About half a year ago, I began experimenting with Second Life as a tool for virtual conferences (I should add that my experiences have since improved). However, I believe that imitating real life in a virtual world is not necessarily the best way to use the technology – it may be better to use virtual reality for doing the things that are difficult to do in the real world. A good example of this is Hiro’s Molecule Rezzer, which is one of the best known scientific tools in Second Life. It, and its much improved successor Orac, allows people to easily construct molecular models of small molecules in Second Life.

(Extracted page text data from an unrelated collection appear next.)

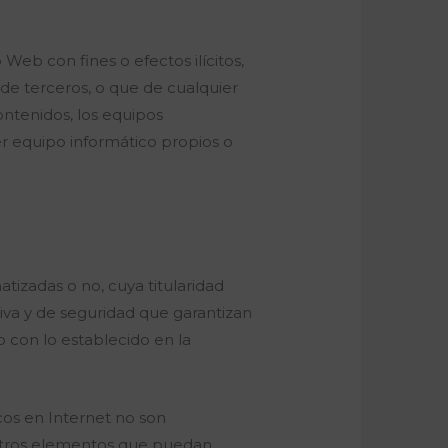
 Web con fines o efectos ilícitos,
s de terceros, o que de cualquier
contenidos, los equipos
r equipo informático propios o
tizadas o no, cuya titularidad
tiva y de seguridad que garantizan
o con lo establecido en la
cos en Internet no son
u otros elementos que puedan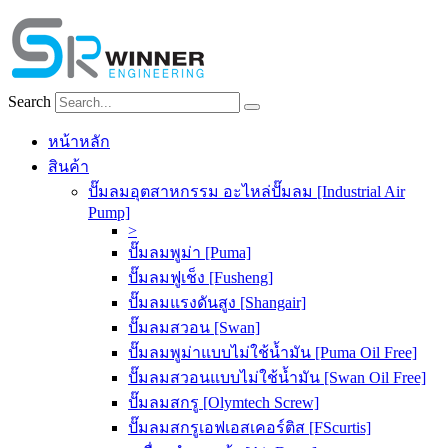
Skip
to
content
Search
หน้าหลัก
สินค้า
ปั๊มลมอุตสาหกรรม อะไหล่ปั๊มลม [Industrial Air
Pump]
>
ปั๊มลมพูม่า [Puma]
ปั๊มลมฟูเช็ง [Fusheng]
ปั๊มลมแรงดันสูง [Shangair]
ปั๊มลมสวอน [Swan]
ปั๊มลมพูม่าแบบไม่ใช้น้ำมัน [Puma Oil Free]
ปั๊มลมสวอนแบบไม่ใช้น้ำมัน [Swan Oil Free]
ปั๊มลมสกรู [Olymtech Screw]
ปั๊มลมสกรูเอฟเอสเคอร์ติส [FScurtis]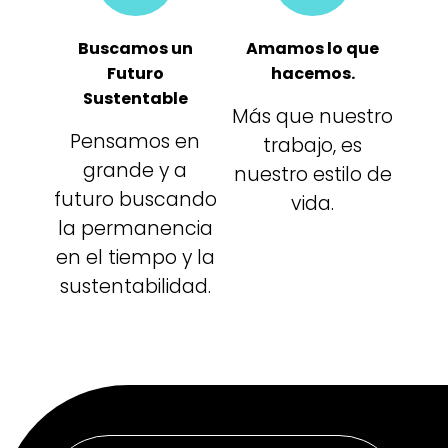
Buscamos un
Amamos lo que
Futuro
hacemos.
Sustentable
Más que nuestro
Pensamos en
trabajo, es
grande y a
nuestro estilo de
futuro buscando
vida.
la permanencia
en el tiempo y la
sustentabilidad.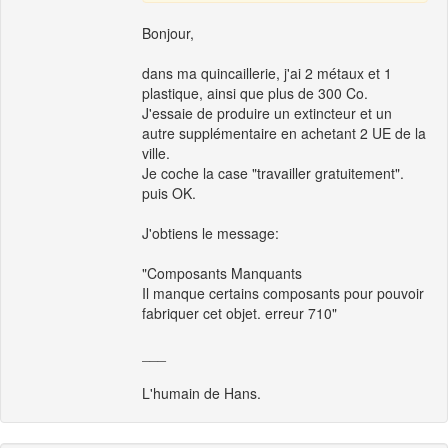
Bonjour,
dans ma quincaillerie, j'ai 2 métaux et 1
plastique, ainsi que plus de 300 Co.
J'essaie de produire un extincteur et un
autre supplémentaire en achetant 2 UE de la
ville.
Je coche la case "travailler gratuitement".
puis OK.
J'obtiens le message:
"Composants Manquants
Il manque certains composants pour pouvoir
fabriquer cet objet. erreur 710"
___
L'humain de Hans.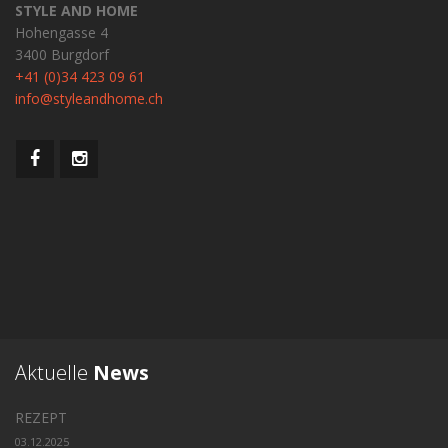
STYLE AND HOME
Hohengasse 4
3400 Burgdorf
+41 (0)34 423 09 61
info@styleandhome.ch
Aktuelle
News
REZEPT
03.12.2025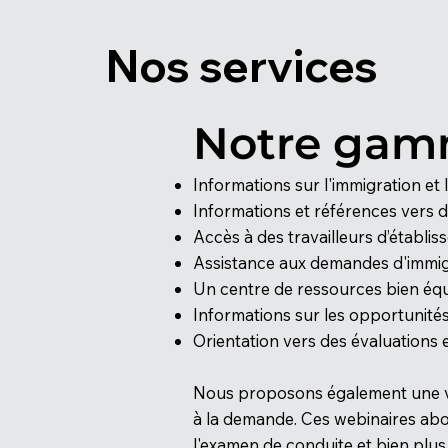
Nos services
Notre gam
Informations sur l'immigration et 
Informations et références vers d
Accès à des travailleurs d’établi
Assistance aux demandes d'immig
Un centre de ressources bien équ
Informations sur les opportunités
Orientation vers des évaluations 
Nous proposons également une vari
à la demande. Ces webinaires abor
l'examen de conduite et bien plus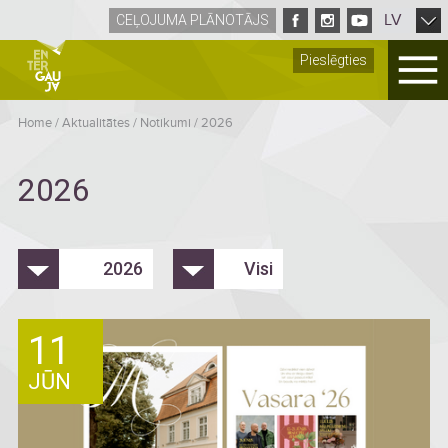
LV
CEĻOJUMA PLĀNOTĀJS
Pieslēgties
Home
/
Aktualitātes
/
Notikumi
/
2026
2026
2026
Visi
11
JŪN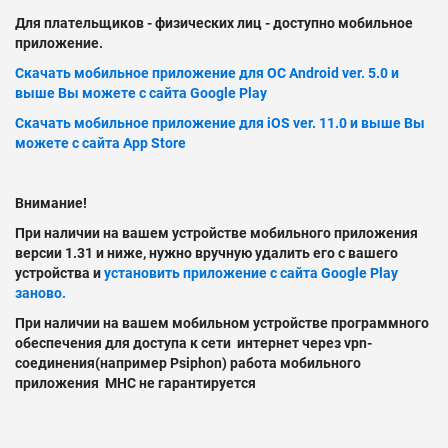
Для плательщиков - физических лиц - доступно мобильное
приложение.
Скачать мобильное приложение для ОС Android ver. 5.0 и
выше Вы можете с сайта Google Play
Скачать мобильное приложение для iOS ver. 11.0 и выше Вы
можете с сайта App Store
Внимание!
При наличии на вашем устройстве мобильного приложения
версии 1.31 и ниже, нужно вручную удалить его с вашего
устройства и
установить приложение с сайта Google Play
заново.
При наличии на вашем мобильном устройстве программного
обеспечения для доступа к сети интернет через vpn-
соединения(например Psiphon) работа мобильного
приложения МНС не гарантируется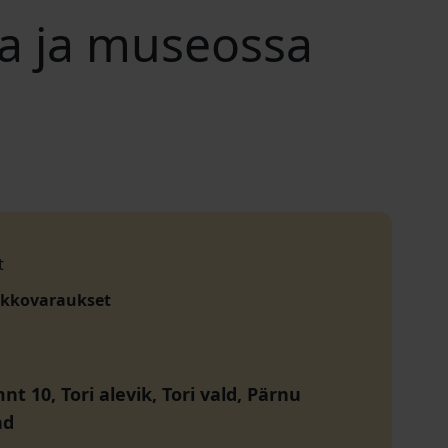
la ja museossa
t
akkovaraukset
t 10, Tori alevik, Tori vald, Pärnu
nd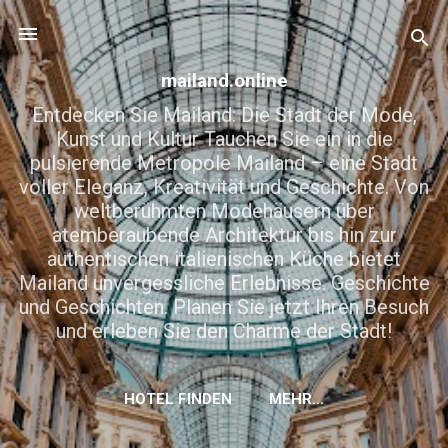
Direkt zum Hauptbereich
mailand.online
Entdecken Sie Mailand: Die Stadt der Mode,
Kunst und Kultur Tauchen Sie ein in die
pulsierende Metropole Mailand – eine Stadt
voller Eleganz, Kreativität und Geschichte. Von
weltberühmten Modehäusern über
atemberaubende Architektur bis hin zur
authentischen italienischen Küche bietet
Mailand unvergessliche Erlebnisse. Geschichte
und Geschichten. Planen Sie jetzt Ihren Besuch
und erleben Sie den Charme der Stadt!
HOTEL FINDEN
MEHR…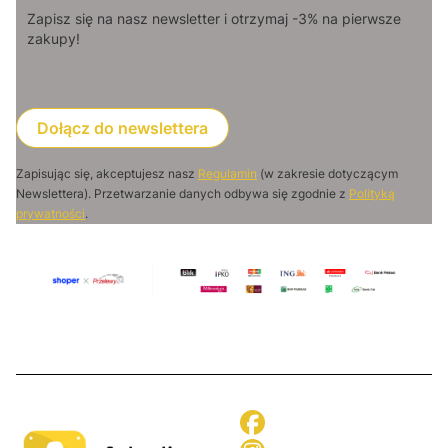
Zapisz się na nasz newsletter i otrzymaj -3% na pierwsze
zakupy!
Dołącz do newslettera
Zapisując się, akceptujesz nasz
Regulamin
(w zakresie dotyczącym
Newslettera). Przetwarzanie danych odbywa się zgodnie z
Polityką
prywatności
.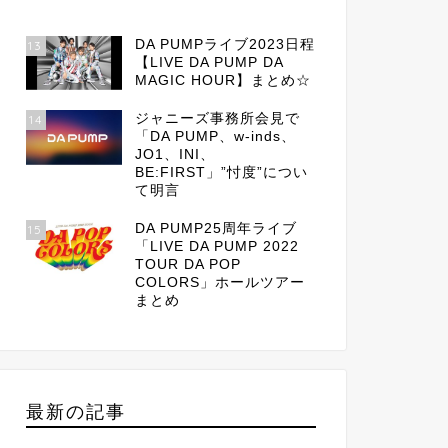
DA PUMPライブ2023日程
13
【LIVE DA PUMP DA
MAGIC HOUR】まとめ☆
ジャニーズ事務所会見で
14
「DA PUMP、w-inds、
JO1、INI、
BE:FIRST」”忖度”につい
て明言
DA PUMP25周年ライブ
15
「LIVE DA PUMP 2022
TOUR DA POP
COLORS」ホールツアー
まとめ
最新の記事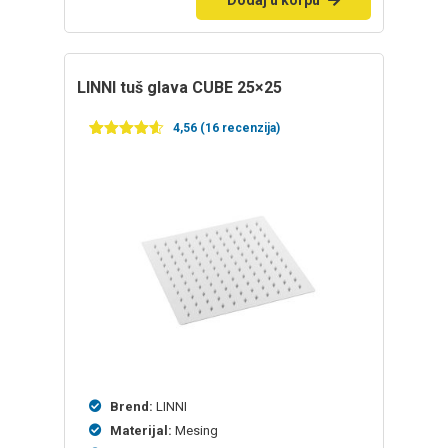
LINNI tuš glava CUBE 25×25
4,56 (16 recenzija)
Ocenjeno
16
4.56
od 5
na
osnovu
ocena
kupaca
Brend:
LINNI
Materijal:
Mesing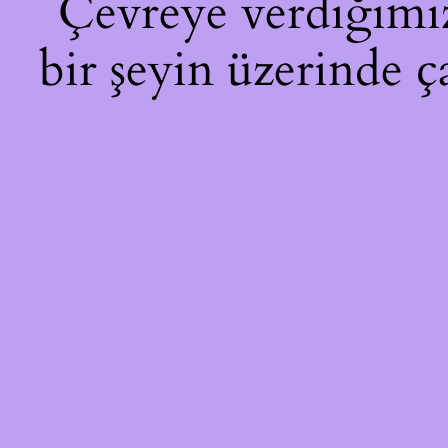
Çevreye verdiğimiz 
bir şeyin üzerinde ç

After speaking with several other researchers in Second Life, who like I are interested in evolution, I set out to build a similar tool for visualization of phylogenetic trees. The result is SLIDR (Second Life Interactive Dendrogram Rezzer), which based on a tree in Newick format constructs a dendrogram object. The first version of SLIDR can handle trees both with and without branch lengths; however, I have not yet implemented support for labels on internal nodes or for bootstrap values.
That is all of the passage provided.